Evaluation

Evaluating the pipeline for querying a Graph Database, enriching context through a vector database, or using a CAG pipeline for summarizing a codebase proved to be a complex task. As a result, our evaluation primarily focused on the performance of RAG and the overall system efficiency.

RAG Evaluation

To assess the performance of our Retrieval-Augmented Generation (RAG) pipeline, we employed a combination of RAGAS and LLM as a judge to incorporate various aspects that one model may be missing out on. The definition of the two methods of evaluation methods are as follows :

Synthetic Query Evaluation with RAGAS

Using the RAGAS framework, we generate synthetic queries tailored to the codebase and evaluated the system’s ability to retrieve and synthesize relevant information. This approach allowed us to systematically measure the precision and recall of the RAG pipeline, ensuring that the retrieved context aligns with user intent.

LLM as a judge

Leveraging a large language model (LLM) as an impartial evaluator to judge the quality of responses. The LLM assessed the outputs based on criteria such as factual correctness, contextual relevance, and linguistic clarity. This method provided an additional layer of validation, ensuring that the system’s responses met high standards of quality and usability.

Results

The context recall by RAGAS achieved an average score of 0.8, indicating that the system consistently retrieved relevant information. However, factual correctness ranged between 0.3 and 0.4, suggesting that while the correct context was retrieved, the generated responses often contained inaccuracies. Using the default F1 score in RAGAS to measure factual correctness, we observed that retrieving 10 related documents introduced additional information, which diluted precision and lowered the overall F1 score compared to the synthetic responses generated by RAGAS.

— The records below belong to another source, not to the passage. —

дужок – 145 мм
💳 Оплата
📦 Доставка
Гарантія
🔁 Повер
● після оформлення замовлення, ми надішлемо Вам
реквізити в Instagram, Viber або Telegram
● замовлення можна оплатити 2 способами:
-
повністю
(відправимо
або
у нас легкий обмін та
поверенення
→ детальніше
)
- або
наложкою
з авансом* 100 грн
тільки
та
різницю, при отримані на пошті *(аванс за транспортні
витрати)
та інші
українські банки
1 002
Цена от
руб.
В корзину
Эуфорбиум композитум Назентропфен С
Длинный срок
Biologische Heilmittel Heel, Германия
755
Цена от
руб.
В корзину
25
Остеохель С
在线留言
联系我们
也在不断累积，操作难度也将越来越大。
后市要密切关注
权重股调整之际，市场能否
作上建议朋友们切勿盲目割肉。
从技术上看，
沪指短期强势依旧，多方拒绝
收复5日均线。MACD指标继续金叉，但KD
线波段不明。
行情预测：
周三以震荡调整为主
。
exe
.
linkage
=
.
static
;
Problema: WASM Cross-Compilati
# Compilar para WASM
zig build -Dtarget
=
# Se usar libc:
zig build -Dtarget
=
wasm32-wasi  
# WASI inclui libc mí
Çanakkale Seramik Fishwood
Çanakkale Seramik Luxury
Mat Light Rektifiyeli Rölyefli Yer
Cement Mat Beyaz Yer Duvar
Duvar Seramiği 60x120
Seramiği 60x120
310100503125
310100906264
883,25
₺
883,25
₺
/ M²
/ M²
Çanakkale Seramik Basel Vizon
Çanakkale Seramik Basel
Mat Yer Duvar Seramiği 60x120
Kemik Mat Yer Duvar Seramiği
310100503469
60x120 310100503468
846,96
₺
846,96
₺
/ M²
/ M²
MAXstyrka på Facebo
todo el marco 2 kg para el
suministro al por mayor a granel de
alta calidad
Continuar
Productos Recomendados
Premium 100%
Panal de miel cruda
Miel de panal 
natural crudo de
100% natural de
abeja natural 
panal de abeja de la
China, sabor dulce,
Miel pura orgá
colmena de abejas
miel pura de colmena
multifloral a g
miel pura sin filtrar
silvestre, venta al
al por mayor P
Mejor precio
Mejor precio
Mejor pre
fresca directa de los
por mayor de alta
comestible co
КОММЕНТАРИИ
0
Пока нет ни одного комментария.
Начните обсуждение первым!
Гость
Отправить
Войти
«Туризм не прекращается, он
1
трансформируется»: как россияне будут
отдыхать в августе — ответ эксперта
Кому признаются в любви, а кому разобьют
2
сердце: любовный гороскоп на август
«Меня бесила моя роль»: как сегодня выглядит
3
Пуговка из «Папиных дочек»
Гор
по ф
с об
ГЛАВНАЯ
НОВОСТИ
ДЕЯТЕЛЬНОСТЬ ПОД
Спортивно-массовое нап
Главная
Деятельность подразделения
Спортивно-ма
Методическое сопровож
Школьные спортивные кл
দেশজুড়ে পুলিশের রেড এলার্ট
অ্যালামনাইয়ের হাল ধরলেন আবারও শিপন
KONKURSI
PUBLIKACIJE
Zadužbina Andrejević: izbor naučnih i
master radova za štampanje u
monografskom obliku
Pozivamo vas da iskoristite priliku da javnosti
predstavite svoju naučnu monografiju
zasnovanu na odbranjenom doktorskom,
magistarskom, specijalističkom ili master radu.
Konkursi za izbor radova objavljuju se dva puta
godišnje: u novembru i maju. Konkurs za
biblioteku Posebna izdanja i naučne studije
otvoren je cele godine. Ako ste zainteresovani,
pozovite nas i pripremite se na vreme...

To address this, we switched to using recall as the primary metric, which better accounted for the differences, resulting in an improved factual correctness score of approximately 0.6. While this was an improvement, it still fell short of expectations. To investigate further, we analyzed a specific example where the factual correctness score was 0.3. Upon human evaluation, the response appeared accurate. We then used an LLM as a judge to assess the similarity between the synthetic and pipeline-generated responses, which yielded a high similarity score of 0.9.

This analysis demonstrated that our RAG pipeline is robust and capable of producing accurate answers, even if the default evaluation metrics do not fully reflect its performance.

Efficiency

Efficiency is critical for making the Code Analysis Agent usable on real-world codebases. In this section, we evaluate two major aspects: the time required for data ingestion (preprocessing and database population) and the latency experienced during interactive query responses.

Data Preprocessing/Ingestion

The data preprocessing pipeline consists of several sequential stages: transforming raw Python files into natural language descriptions, generating graph structures, and uploading the results into the Neo4j and vector databases. The following table summarizes the time taken for each of these stages during a typical run on a moderately sized codebase:

Stage	Time (Graph DB)	Time (Vector DB)
Code → NL	71s	57s
Graph Generation	381s	X
Database Input	62s	0s
Total Time	8m 34s	57s

These timings highlight that the initial overhead for ingestion is non-trivial, especially due to the time-intensive nature of code parsing and language model processing. However, once ingestion is complete, the system is able to serve user queries efficiently without needing to reprocess the underlying codebase.

Note

Note: Future improvements such as incremental graph updates (see Future Extensions) could reduce ingestion times significantly.

Response Latency

Response time is crucial for user experience when interacting with the system. We separately measure the latency for both micro-agent and macro-agent workflows, distinguishing between responses that generate natural language answers and those that involve visualization generation.

Micro Agent

The micro agent handles fine-grained codebase queries, such as retrieving detailed relationships between modules or classes. Latency is broken down into the following stages:

Stage (Text Response)	Time (Text Response)	Stage (Visualization Response)	Time (Visualization Response)
Generate/Execute Query	140s	Generate/Execute Query	140s
RAG Retrieval	10s	Create Visualization	42s
Total Time	150s	Total Time	182s

Micro-agent responses typically involve a multi-step process: building a Cypher query, executing it against the Neo4j database, optionally performing retrieval-augmented generation (RAG) for additional explanation, and formatting the final output. Visualization workflows replace RAG retrieval with the generation of relationship graphs.

Macro Agent

The macro agent generates high-level overviews of the codebase structure and creates mermaid diagrams for architectural summaries. Response timing for macro workflows is shown below:

Stage	Time
LLM Summarization	16s
Mermaid Diagram Generation	33s
Total Time	49s

In contrast to the micro agent, the macro agent operates primarily through direct text generation followed by conversion into visual diagrams. As a result, its overall latency tends to be more predictable but may still vary depending on the size and complexity of the input codebase.

Overall, while response times are acceptable for typical use cases, further optimizations could enhance responsiveness, particularly for large-scale repositories or complex relational queries.